Attribute-Based Access Control (ABAC)
The primary strategy for managing access. Policies are driven by centrally managed tags (e.g., `sensitivity`, `jurisdiction`) applied to data assets, which is more scalable than managing permissions for individual users.
Row-Level Security (RLS) & Dynamic Data Masking
Fine-grained controls are implemented directly on tables using SQL UDFs. RLS filters which rows a user can see (e.g., a manager sees only their team's data), while masking redacts sensitive column data (e.g., `***-**-****` for SSN) for unauthorized users.
Automated Lineage for Audit & Impact Analysis
Unity Catalog automatically captures column-level lineage, providing an irrefutable audit trail for regulators.
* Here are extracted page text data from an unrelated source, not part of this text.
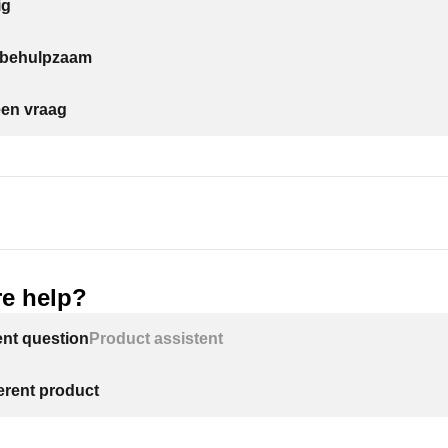
ig
t behulpzaam
een vraag
e help?
ent question
Product assistent
ferent product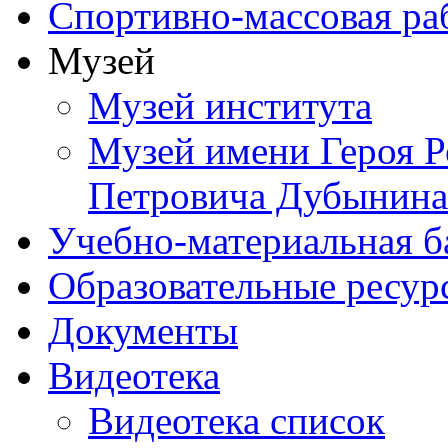
Спортивно-массовая ра
Музей
Музей института
Музей имени Героя Р
Петровича Дубынина
Учебно-материальная б
Образовательные ресур
Документы
Видеотека
Видеотека список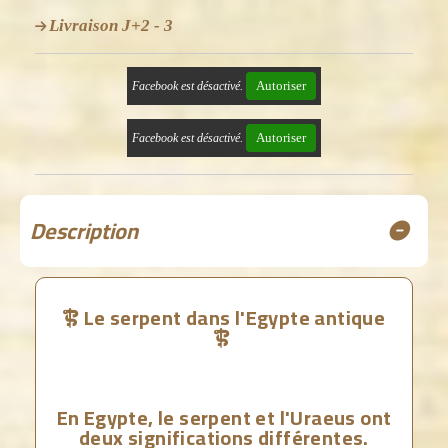
Livraison J+2 - 3
Autoriser
Facebook est désactivé.
Autoriser
Facebook est désactivé.
Description
Le serpent dans l'Egypte antique


En Egypte, le serpent et l'Uraeus ont
deux significations différentes.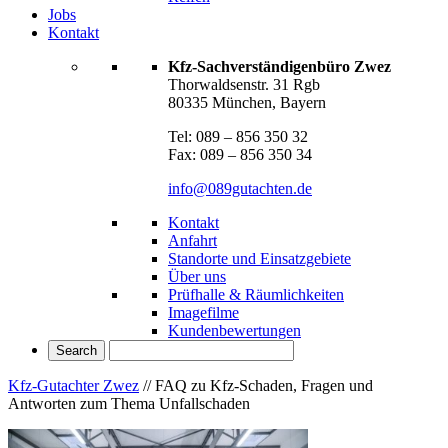
Jobs
Kontakt
Kfz-Sachverständigenbüro Zwez
Thorwaldsenstr. 31 Rgb
80335 München, Bayern
Tel: 089 – 856 350 32
Fax: 089 – 856 350 34
info@089gutachten.de
Kontakt
Anfahrt
Standorte und Einsatzgebiete
Über uns
Prüfhalle & Räumlichkeiten
Imagefilme
Kundenbewertungen
Kfz-Gutachter Zwez
//
FAQ zu Kfz-Schaden, Fragen und
Antworten zum Thema Unfallschaden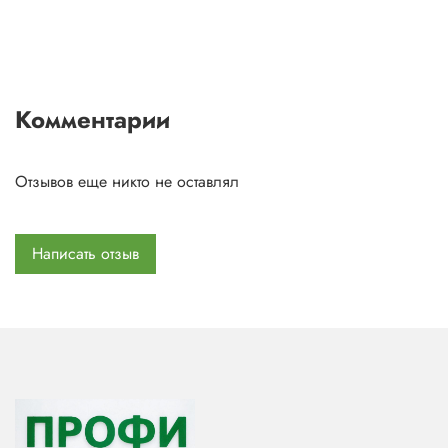
Комментарии
Отзывов еще никто не оставлял
Написать отзыв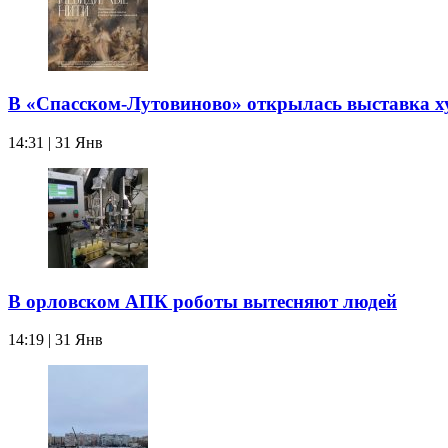
В «Спасском-Лутовиново» открылась выставка х
14:31 | 31 Янв
В орловском АПК роботы вытесняют людей
14:19 | 31 Янв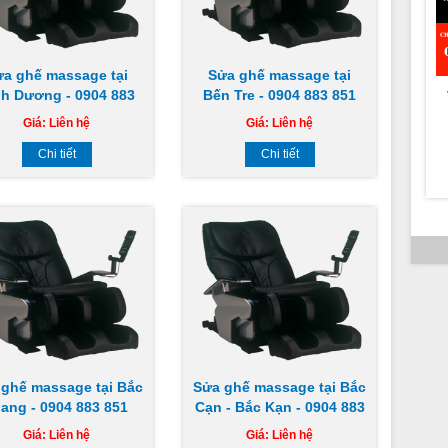
ửa ghế massage tại
Sửa ghế massage tại
nh Dương - 0904 883
Bến Tre - 0904 883 851
851
Giá:
Liên hệ
Giá:
Liên hệ
Chi tiết
Chi tiết
c
 ghế massage tại Bắc
Sửa ghế massage tại Bắc
ang - 0904 883 851
Cạn - Bắc Kạn - 0904 883
851
Giá:
Liên hệ
Giá:
Liên hệ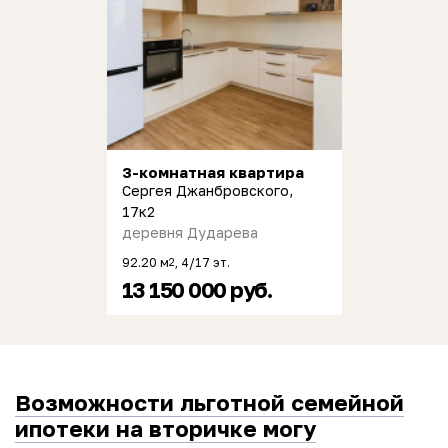
3-комнатная квартира
Сергея Джанбровского,
17к2
деревня Дударева
92.20 м
, 4/17 эт.
2
13 150 000 руб.
Возможности льготной семейной
ипотеки на вторичке могу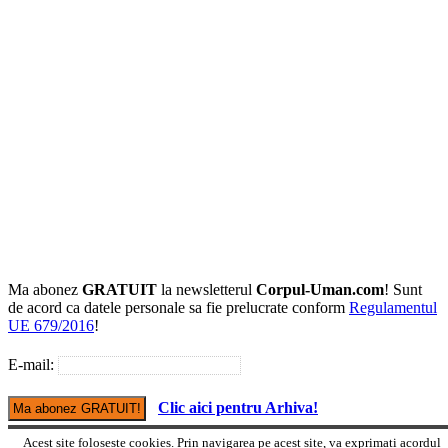
Ma abonez
GRATUIT
la newsletterul
Corpul-Uman.com
! Sunt
de acord ca datele personale sa fie prelucrate conform
Regulamentul
UE 679/2016
!
E-mail:
Clic aici pentru Arhiva!
Acest site foloseste cookies. Prin navigarea pe acest site, va exprimati acordul
Versiune mobile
This graph is also mandatory for performing impact analysis before any schema or pipeline logic changes are deployed.
Operational Readiness Guide
This section provides the tactical resources for delivery teams to build, deploy, and operate the Lakehouse according to the defined standards, covering naming conventions, optimization patterns, and handling common data issues.
Performance & Cost Optimization
- Use Job Clusters: All production pipelines must run on lower-cost, ephemeral Job clusters.
- Enable Autoscaling: Clusters must scale up and down automatically to match workload.
- Activate Photon Engine: Use the vectorized engine for significant performance gains.
- Run `OPTIMIZE` Periodically: Compact small files on frequently updated tables.
Handling Late-Arriving Data
When a fact record (e.g., a transaction) arrives before its corresponding dimension (e.g., a new customer), it must be handled gracefully. The fact is loaded with a placeholder key (e.g., -1 for "Unknown Customer") and logged to a reconciliation table. A periodic job then re-attempts the lookup and updates the fact table with the correct key once the dimension record arrives.